- Problem description:
When a line of the records below contains the string "folders", copy that whole line.

Document layout analysis data

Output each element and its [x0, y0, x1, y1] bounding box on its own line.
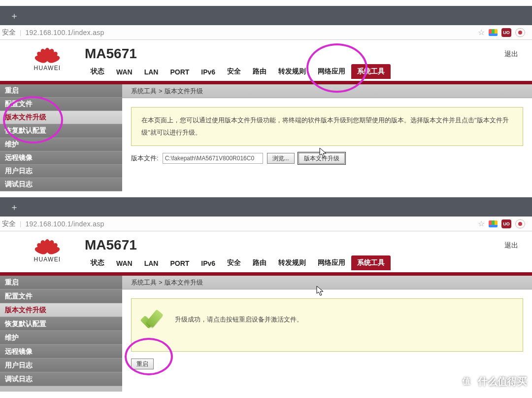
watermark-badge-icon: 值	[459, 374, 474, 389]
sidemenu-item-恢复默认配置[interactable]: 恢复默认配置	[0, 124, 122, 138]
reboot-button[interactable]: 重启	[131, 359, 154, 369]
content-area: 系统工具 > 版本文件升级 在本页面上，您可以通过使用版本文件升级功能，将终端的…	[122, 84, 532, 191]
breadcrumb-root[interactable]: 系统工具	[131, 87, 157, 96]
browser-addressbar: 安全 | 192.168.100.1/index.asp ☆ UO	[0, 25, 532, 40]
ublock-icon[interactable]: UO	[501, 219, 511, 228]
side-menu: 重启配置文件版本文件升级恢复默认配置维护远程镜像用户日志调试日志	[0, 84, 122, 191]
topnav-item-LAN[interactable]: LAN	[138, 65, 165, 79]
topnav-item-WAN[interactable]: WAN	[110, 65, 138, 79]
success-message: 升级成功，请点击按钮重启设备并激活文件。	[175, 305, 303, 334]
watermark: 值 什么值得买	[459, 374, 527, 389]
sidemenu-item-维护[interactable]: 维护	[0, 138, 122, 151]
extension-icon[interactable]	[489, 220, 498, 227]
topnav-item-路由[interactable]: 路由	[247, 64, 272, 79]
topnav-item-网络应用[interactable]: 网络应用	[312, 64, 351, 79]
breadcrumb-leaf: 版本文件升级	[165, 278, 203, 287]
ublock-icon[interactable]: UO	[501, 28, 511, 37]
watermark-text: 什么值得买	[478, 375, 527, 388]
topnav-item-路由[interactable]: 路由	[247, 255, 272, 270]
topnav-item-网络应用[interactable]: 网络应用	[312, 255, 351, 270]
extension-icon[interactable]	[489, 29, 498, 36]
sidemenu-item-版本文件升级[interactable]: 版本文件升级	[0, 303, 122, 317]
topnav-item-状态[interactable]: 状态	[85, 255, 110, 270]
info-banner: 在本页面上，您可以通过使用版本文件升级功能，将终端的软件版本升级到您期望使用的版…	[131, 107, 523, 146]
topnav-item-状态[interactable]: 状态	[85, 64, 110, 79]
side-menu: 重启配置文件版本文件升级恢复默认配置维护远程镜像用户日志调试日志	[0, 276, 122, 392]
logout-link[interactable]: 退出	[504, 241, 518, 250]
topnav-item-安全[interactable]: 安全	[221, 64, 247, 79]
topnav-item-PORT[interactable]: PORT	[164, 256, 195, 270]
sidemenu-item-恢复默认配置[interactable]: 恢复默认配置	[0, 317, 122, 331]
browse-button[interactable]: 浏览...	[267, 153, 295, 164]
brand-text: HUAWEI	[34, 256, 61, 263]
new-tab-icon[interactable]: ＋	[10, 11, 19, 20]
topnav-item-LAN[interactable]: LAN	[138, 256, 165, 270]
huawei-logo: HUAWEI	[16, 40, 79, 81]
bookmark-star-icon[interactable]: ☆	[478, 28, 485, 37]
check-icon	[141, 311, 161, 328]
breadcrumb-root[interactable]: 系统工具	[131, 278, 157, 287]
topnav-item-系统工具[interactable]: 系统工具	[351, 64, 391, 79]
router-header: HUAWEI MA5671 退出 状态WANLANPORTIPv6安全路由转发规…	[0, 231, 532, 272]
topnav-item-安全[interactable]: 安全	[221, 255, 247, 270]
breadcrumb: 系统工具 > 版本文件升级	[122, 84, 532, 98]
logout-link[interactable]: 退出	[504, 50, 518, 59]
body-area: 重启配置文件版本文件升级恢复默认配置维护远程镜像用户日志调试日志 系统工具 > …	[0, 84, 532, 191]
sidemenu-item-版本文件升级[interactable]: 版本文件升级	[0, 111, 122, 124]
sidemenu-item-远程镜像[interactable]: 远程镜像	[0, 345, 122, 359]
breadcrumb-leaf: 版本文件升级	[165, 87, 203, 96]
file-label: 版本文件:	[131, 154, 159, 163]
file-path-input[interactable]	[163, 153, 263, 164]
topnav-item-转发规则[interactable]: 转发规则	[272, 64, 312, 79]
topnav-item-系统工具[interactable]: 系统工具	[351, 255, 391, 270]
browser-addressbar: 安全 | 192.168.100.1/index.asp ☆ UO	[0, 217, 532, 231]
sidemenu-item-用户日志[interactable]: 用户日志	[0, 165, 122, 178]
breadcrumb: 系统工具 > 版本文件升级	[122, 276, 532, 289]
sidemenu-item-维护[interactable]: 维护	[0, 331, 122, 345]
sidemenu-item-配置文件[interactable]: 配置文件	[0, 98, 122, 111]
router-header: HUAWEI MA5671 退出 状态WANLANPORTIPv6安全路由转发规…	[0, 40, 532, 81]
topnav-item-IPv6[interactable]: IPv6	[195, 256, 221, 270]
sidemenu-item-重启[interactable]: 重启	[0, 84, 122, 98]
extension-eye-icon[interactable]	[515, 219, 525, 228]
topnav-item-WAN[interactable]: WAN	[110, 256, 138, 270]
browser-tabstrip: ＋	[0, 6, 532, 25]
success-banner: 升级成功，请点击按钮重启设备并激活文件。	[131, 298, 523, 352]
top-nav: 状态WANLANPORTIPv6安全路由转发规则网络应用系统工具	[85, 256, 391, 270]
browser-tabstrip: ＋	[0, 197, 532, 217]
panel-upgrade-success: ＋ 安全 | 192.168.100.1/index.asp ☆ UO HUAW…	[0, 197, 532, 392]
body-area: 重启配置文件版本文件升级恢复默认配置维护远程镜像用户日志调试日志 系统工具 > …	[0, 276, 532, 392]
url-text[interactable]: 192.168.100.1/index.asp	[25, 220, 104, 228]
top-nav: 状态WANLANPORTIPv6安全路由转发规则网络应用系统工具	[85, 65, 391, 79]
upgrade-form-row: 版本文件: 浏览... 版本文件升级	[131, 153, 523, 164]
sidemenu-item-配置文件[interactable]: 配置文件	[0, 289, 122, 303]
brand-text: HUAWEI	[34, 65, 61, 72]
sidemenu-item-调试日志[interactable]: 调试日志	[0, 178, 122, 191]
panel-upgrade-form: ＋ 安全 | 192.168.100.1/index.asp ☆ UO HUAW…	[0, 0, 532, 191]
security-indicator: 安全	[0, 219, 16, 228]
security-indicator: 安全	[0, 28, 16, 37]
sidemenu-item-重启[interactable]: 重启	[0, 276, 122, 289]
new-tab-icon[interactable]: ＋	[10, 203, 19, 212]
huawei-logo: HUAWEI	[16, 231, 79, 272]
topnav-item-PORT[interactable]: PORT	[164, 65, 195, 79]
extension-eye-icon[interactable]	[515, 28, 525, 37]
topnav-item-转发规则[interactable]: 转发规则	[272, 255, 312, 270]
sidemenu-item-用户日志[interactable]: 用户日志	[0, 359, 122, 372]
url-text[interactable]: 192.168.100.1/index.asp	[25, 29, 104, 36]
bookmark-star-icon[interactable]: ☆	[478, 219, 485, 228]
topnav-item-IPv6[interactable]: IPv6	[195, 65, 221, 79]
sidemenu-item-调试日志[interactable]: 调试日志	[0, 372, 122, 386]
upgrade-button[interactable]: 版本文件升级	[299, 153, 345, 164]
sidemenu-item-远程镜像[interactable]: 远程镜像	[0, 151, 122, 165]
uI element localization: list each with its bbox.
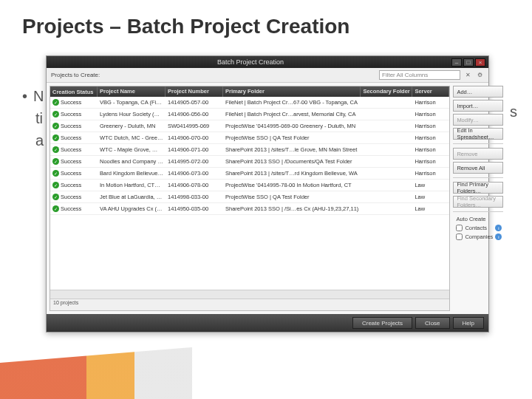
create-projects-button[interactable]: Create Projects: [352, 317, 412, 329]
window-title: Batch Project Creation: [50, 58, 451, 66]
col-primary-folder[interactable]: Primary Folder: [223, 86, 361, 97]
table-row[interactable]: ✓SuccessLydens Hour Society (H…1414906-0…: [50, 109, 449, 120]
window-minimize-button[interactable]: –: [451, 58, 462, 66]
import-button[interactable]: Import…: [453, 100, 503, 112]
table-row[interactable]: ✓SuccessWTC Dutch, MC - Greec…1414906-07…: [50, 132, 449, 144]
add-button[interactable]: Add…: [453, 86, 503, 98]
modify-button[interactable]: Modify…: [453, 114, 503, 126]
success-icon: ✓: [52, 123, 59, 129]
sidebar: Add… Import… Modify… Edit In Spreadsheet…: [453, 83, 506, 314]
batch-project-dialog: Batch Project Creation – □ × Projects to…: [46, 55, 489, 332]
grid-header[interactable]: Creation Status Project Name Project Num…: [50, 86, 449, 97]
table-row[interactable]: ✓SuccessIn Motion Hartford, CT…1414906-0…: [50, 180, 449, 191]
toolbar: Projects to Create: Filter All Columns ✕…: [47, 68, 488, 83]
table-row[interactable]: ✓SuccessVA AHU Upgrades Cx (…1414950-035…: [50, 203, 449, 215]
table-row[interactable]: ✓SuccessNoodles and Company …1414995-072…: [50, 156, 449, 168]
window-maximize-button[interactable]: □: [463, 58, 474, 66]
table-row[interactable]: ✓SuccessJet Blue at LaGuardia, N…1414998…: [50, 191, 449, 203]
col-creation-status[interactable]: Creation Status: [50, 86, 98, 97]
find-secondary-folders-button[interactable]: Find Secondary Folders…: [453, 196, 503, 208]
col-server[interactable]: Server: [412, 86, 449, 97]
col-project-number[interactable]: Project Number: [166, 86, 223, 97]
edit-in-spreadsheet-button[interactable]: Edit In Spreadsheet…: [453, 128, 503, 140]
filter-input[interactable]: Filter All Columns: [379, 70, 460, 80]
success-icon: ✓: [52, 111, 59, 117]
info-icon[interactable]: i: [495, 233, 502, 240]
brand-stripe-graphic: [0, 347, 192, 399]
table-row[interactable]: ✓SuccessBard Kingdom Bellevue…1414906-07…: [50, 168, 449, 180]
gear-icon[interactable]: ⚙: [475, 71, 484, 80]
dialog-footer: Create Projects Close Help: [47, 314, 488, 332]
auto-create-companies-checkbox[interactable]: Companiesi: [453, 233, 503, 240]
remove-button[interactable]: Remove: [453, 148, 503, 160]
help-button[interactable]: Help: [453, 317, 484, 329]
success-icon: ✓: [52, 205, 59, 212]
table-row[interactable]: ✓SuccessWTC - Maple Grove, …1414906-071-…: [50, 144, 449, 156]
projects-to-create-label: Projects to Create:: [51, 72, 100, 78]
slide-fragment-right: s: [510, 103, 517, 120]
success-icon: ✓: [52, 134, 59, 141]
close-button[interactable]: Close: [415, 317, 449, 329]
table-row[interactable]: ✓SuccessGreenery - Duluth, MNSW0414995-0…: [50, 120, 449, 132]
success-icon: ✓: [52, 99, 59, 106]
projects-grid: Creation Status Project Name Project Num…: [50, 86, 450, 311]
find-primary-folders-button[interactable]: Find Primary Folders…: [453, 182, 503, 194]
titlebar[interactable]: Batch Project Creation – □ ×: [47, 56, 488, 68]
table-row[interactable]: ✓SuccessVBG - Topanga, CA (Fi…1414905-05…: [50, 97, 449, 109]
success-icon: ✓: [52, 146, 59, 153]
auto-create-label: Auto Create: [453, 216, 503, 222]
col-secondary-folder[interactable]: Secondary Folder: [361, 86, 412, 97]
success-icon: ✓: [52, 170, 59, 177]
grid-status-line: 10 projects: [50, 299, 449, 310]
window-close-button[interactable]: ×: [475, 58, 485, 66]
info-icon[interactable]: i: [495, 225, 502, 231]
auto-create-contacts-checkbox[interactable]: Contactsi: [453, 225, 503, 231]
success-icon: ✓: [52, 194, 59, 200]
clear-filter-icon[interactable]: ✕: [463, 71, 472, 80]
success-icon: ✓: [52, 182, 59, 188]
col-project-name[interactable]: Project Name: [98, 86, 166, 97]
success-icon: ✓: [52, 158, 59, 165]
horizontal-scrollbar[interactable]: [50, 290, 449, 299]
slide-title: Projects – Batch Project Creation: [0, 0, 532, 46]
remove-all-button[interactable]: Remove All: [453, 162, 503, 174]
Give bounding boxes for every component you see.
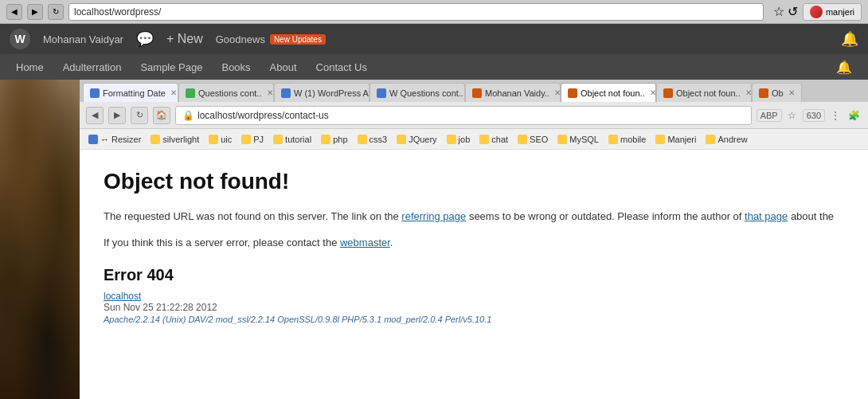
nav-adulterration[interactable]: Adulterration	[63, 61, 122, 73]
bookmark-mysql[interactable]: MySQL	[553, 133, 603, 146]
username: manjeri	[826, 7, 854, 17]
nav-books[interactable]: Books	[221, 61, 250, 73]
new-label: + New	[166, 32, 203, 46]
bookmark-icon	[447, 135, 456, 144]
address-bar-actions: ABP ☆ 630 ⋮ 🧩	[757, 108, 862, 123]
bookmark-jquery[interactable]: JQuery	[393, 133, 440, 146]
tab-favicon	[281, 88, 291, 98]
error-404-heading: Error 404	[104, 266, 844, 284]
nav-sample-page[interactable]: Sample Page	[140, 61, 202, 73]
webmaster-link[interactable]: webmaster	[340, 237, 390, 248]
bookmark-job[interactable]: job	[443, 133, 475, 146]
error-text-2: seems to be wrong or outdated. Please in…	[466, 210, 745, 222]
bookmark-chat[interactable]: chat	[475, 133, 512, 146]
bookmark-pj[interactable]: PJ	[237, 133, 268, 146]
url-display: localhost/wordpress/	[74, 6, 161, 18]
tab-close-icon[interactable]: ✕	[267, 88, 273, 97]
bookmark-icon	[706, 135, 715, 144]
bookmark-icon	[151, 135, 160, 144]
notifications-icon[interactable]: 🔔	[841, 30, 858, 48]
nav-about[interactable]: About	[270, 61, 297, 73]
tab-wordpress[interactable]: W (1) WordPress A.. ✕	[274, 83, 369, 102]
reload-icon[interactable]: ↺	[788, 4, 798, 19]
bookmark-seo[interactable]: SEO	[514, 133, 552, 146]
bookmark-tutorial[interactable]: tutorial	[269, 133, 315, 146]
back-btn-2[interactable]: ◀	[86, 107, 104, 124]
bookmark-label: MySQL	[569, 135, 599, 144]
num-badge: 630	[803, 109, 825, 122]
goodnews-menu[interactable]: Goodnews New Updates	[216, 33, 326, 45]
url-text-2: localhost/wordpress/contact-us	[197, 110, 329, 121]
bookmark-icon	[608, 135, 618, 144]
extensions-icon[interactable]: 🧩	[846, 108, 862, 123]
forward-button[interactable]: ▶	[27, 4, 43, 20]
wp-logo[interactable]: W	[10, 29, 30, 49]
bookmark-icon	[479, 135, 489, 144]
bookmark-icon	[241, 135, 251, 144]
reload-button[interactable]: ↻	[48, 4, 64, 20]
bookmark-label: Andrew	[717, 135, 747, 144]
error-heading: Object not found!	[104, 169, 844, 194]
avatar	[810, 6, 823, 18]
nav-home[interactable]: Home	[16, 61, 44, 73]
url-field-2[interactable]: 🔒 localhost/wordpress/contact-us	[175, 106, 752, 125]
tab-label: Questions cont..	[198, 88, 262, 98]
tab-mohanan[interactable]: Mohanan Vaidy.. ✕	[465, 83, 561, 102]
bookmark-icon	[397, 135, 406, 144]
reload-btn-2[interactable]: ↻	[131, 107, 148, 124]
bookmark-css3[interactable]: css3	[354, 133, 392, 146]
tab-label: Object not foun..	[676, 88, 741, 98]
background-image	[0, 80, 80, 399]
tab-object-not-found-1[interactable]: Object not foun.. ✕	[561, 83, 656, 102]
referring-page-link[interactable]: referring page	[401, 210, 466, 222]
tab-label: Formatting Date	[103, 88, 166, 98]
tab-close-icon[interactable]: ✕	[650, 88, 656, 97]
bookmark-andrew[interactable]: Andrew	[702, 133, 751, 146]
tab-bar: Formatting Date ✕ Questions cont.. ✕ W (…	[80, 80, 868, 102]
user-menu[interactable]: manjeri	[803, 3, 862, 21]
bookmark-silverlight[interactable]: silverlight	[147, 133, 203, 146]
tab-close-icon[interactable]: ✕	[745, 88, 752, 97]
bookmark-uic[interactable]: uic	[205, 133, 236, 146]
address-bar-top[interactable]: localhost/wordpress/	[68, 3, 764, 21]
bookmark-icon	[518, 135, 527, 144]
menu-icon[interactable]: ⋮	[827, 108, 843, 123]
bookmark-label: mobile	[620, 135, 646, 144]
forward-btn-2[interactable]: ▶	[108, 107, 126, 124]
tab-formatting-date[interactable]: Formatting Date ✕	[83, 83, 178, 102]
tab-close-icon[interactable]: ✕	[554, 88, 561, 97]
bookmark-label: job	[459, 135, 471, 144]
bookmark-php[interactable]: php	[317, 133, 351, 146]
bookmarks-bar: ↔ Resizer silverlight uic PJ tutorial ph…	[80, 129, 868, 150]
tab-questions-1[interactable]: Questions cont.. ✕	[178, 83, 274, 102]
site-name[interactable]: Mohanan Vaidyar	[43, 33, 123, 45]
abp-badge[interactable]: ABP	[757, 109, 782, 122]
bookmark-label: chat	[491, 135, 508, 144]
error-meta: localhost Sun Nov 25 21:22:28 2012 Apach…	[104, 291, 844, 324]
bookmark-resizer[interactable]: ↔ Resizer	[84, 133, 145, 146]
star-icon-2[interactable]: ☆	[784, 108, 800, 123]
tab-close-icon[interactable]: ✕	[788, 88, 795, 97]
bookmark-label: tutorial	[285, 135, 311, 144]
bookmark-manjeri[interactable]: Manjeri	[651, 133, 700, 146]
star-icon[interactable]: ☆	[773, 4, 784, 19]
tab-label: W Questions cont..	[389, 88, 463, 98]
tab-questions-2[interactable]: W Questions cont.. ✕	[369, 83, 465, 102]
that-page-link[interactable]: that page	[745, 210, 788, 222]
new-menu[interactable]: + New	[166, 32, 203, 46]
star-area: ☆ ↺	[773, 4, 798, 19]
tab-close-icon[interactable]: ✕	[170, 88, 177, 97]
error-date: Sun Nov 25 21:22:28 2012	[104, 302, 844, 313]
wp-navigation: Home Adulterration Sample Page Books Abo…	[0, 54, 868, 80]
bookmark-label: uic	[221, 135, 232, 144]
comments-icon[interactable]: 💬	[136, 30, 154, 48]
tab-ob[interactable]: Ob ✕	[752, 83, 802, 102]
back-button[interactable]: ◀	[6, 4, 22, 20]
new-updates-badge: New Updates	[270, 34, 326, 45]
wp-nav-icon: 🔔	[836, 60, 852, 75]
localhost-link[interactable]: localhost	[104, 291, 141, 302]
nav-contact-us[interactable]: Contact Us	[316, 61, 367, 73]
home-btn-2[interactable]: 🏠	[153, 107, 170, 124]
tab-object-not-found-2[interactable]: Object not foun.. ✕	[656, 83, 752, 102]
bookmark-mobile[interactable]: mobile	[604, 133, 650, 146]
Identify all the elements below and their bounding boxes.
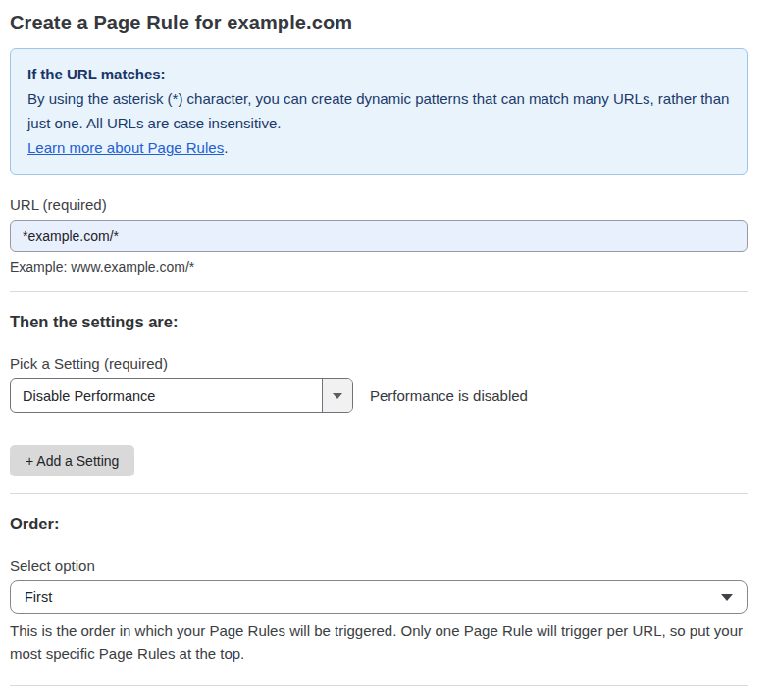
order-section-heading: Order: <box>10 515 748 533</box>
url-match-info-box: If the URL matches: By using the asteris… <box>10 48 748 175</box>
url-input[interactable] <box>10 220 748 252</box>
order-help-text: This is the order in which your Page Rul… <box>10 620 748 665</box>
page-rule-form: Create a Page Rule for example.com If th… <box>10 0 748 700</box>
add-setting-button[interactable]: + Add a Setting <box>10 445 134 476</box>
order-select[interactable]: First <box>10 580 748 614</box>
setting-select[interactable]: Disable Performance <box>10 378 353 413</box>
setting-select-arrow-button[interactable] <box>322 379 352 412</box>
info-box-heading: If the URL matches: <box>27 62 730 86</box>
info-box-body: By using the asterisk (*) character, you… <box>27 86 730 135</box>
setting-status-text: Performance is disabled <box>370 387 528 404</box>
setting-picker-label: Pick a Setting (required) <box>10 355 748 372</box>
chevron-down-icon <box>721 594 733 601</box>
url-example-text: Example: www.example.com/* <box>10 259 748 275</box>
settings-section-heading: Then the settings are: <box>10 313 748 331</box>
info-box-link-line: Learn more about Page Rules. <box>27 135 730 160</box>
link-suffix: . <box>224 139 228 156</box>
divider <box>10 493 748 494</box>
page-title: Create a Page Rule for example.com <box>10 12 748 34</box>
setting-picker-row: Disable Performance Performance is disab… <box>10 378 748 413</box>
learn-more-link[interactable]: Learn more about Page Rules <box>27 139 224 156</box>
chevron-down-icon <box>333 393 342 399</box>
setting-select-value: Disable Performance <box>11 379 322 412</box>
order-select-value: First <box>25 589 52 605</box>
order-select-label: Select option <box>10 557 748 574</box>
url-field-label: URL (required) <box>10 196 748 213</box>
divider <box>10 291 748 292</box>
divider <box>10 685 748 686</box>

- Result of the exercise:
find-secondary-folders-button[interactable]: Find Secondary Folders…: [453, 196, 503, 208]
find-primary-folders-button[interactable]: Find Primary Folders…: [453, 182, 503, 194]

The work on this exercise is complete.